Jüpiter gezegeni dünyaya oranla büyük olması nedeniyle yeryüzünden farklı yaşam formları barındırmaktadır.

Merkür gezegeni, güneşe en yakın olup ergimiş haldedir.

Her tarafında yanardağlar bulunmaktadır.

Kızgın erimiş maden nehirleri gezegenin tüm yüzeyini kaplamaktadır.

Ateşten göller, denizler ile kaplıdır.

Bu sebeple yaşamın oluşması için elverişli değildir.

Orada yaşamın oluşması için pek çok asır geçmesi gerekmektedir.

Yüzey sıcaklığı 193 derecedir ve güneş etrafında 88 günde bir devrini tamamlamaktadır.

Bir gün gelecek bu gezegen de soğuyacaktır.
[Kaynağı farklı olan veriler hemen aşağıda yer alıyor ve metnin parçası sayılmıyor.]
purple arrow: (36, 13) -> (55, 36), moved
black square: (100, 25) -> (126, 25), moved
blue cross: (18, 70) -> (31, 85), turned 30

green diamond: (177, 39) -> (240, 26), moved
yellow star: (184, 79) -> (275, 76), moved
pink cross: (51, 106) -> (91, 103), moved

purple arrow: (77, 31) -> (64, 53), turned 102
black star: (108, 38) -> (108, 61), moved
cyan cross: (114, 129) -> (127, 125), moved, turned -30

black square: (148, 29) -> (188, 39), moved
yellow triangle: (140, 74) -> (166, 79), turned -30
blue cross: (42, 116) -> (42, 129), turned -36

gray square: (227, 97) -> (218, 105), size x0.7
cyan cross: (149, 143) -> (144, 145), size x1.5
Böylelikle üzeri yaşam için uygun hale gelecektir.

Venüs gezegeni aşk yıldızı olarak bilinir.

Genç oluşumludur ve çeşitli bölgelerinde yeni yeni canlılar hayat buluyor olmalıdır.
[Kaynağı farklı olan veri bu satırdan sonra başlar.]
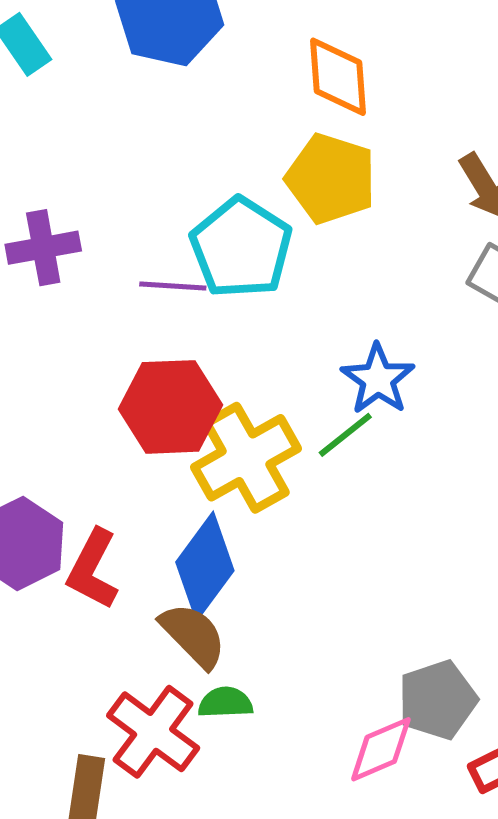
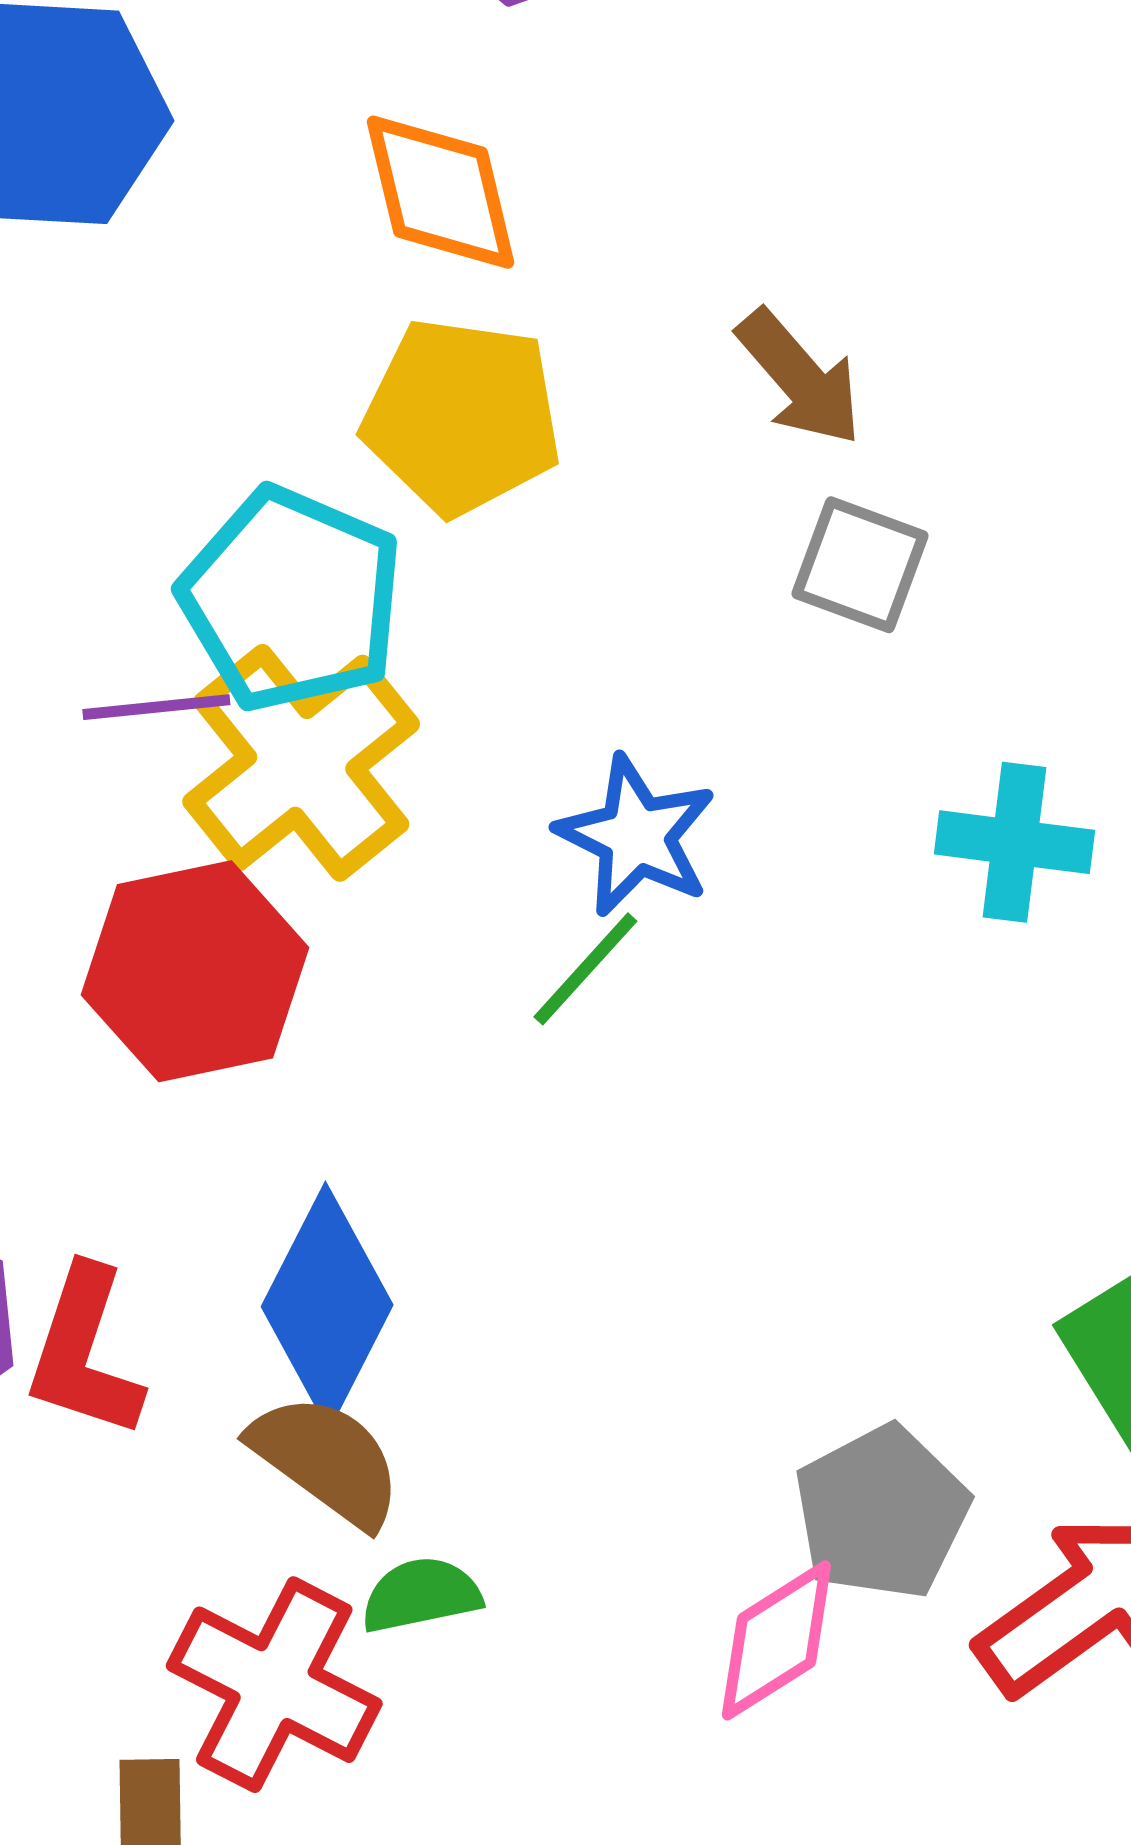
yellow cross: (246, 458) -> (301, 763), moved

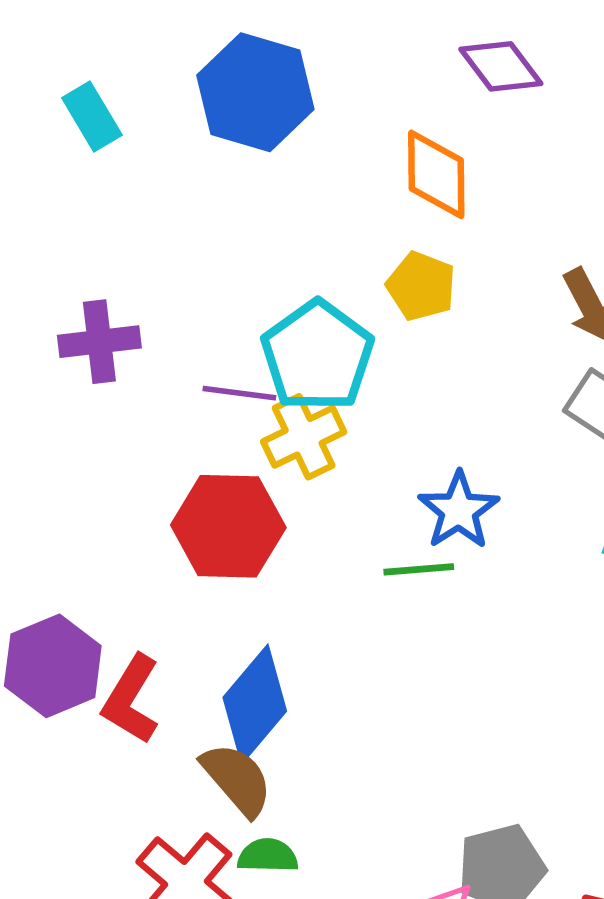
yellow pentagon: (462, 416) -> (421, 286), size x0.7
yellow cross: (301, 763) -> (304, 437), size x0.7
green line: (585, 969) -> (419, 569), turned 30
Merkür’den daha yaşlıdır ve Dünyamızın ikinci devrindeki haline benzemektedir.

Üzerinde pek garip ve acayip mahlukat yaşıyor olmalıdır.

Bunlar son derece iri bedenlere sahip olmalıdır ve bitkiler de son derece devasa yapılıdır.
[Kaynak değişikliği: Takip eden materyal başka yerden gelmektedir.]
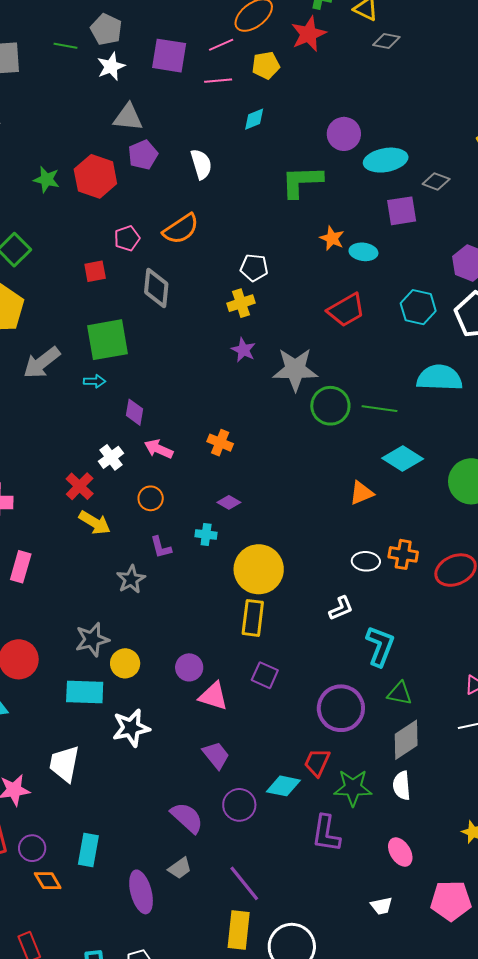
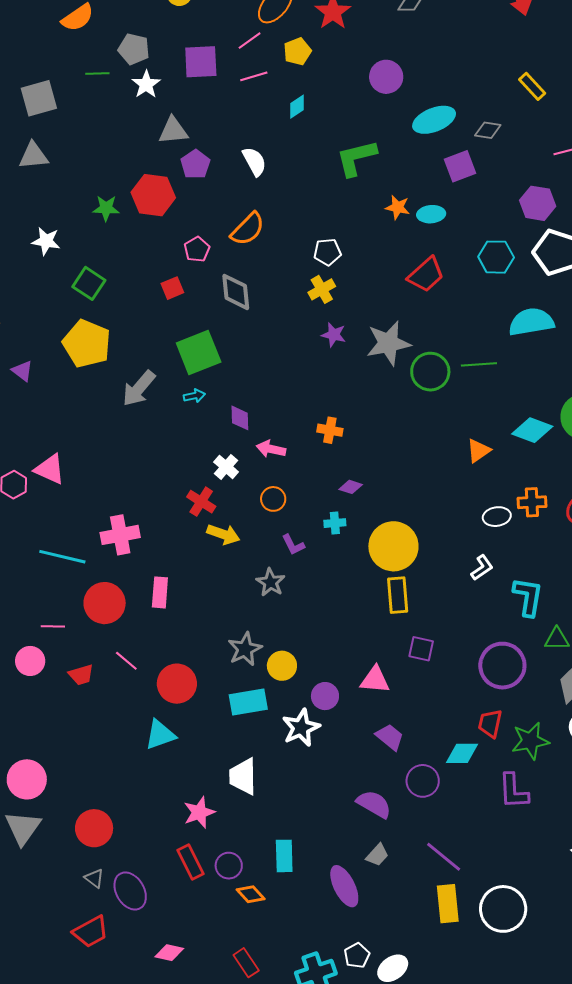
purple circle: (344, 134) -> (386, 77), moved
cyan diamond: (403, 458) -> (532, 430), moved
purple circle: (189, 667) -> (325, 696), moved

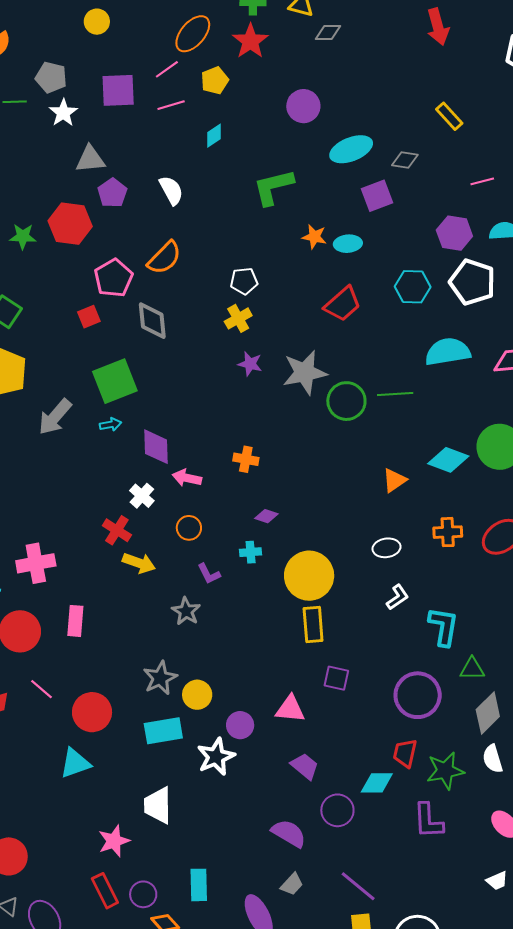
pink pentagon: (197, 249) -> (114, 278), size x1.5
purple diamond: (240, 418) -> (156, 447), size x1.4
white ellipse: (497, 517) -> (387, 548), moved

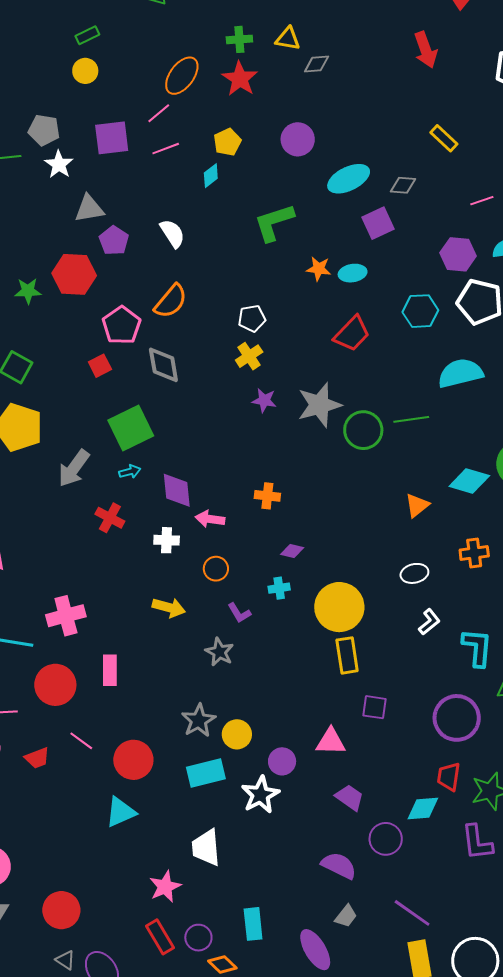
yellow pentagon: (215, 80) -> (227, 142), moved
white cross: (142, 496) -> (167, 540), turned -35
red cross: (117, 530) -> (110, 518), moved

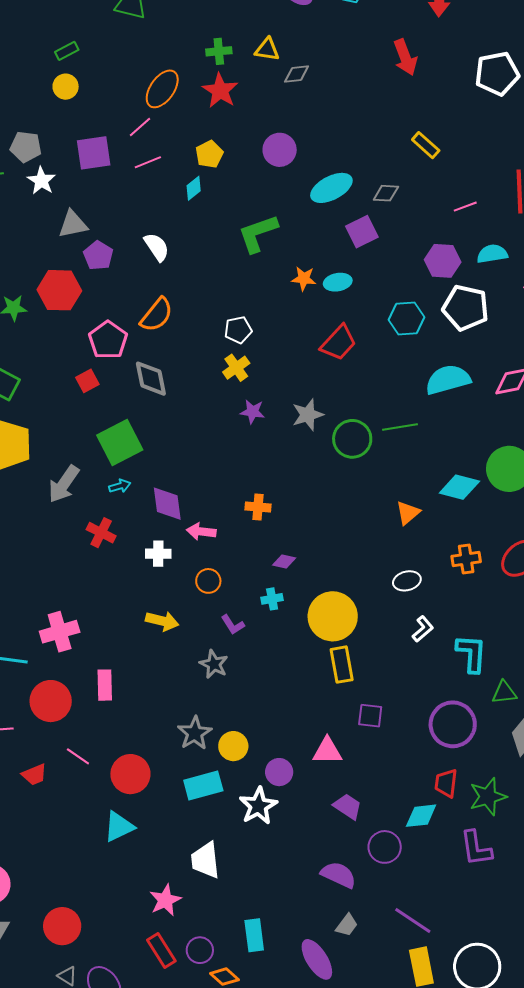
gray star: (319, 405) -> (308, 415), size x0.7

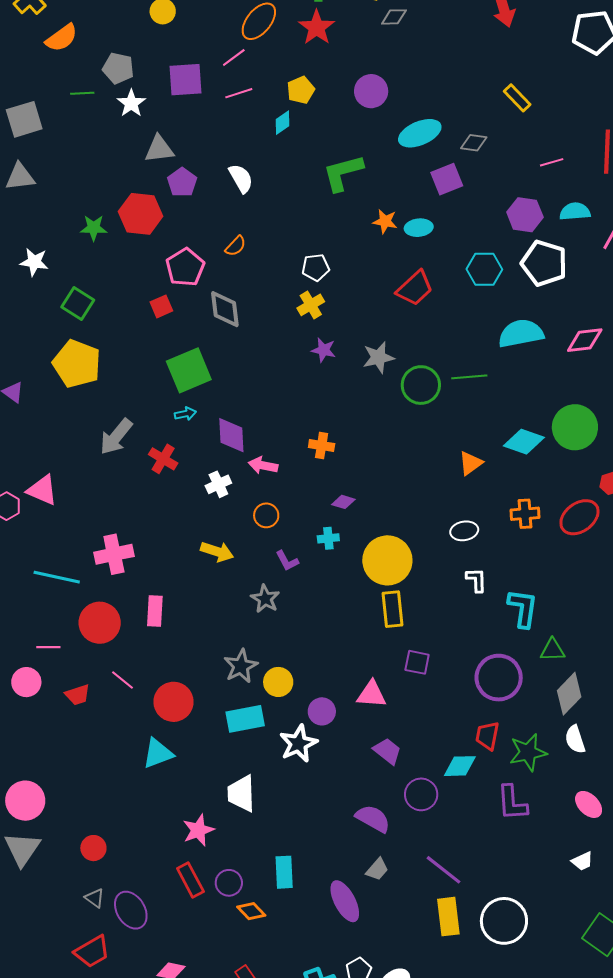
orange semicircle: (157, 315) -> (236, 246), size x0.6
gray arrow: (64, 484) -> (116, 437), moved
white cross: (158, 554) -> (218, 484), turned -30
white L-shape: (423, 629) -> (476, 580), turned -56
red circle: (62, 926) -> (93, 848), size x0.7

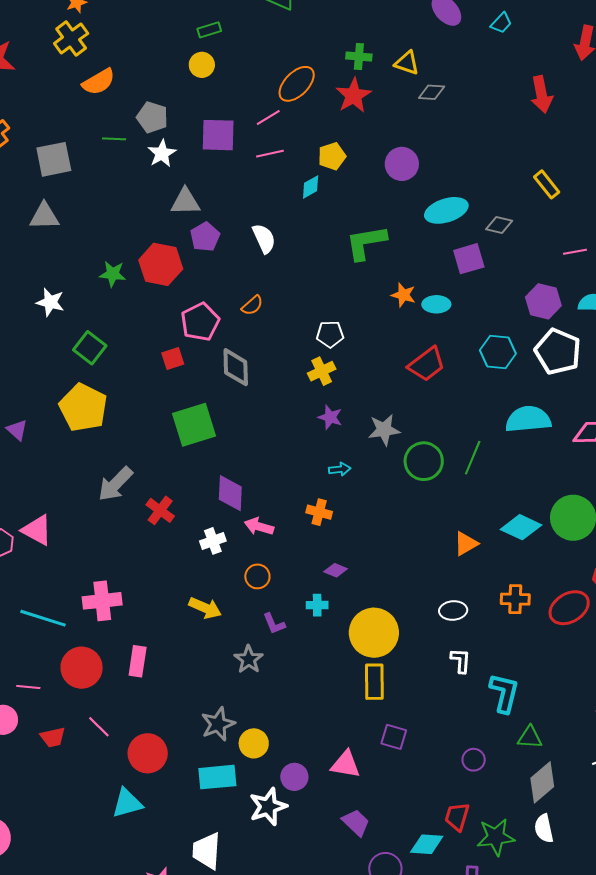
green line: (469, 377) -> (473, 458), turned -68
cyan arrow: (185, 414) -> (340, 469), moved
purple circle: (499, 678) -> (474, 760), size x0.5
Zemini bataklık ve geniş çayırlarla kaplı bir gezegendir.

Her yerinde bu büyük canlılara ait korkunç ve gürültülü sesler yankılanıyor olmalıdır.

Dünyaya oranla pek parlaktır ve ılıman iklime sahip bölgeleri bulunmamaktadır.

Mars gezegeni Dünya’dan on dört milyon fersah uzaklıktadır.

Bizim gezegenimizden evvel oluşmuştur.

Dünyanın gelecekteki halini bugünkü Mars gezegeni yansıtmaktadır.

Orada hayat son derece gelişmiş bir biçimdedir.

Dünyadaki insanlardan daha zeki, bedence daha gelişmiş, daha güzel bir çehreye sahip insanlar yaşıyor olmalıdır.

Dünyadakiyle kıyaslanamayacak derecede ileri seviyede bir medeniyete ev sahipliği yapmaktadır.

Dünya, pek çok yönüyle Mars’tan daha geri bir gezegendir.

Onun seviyesine erişmesi için daha çok zaman gerekmektedir.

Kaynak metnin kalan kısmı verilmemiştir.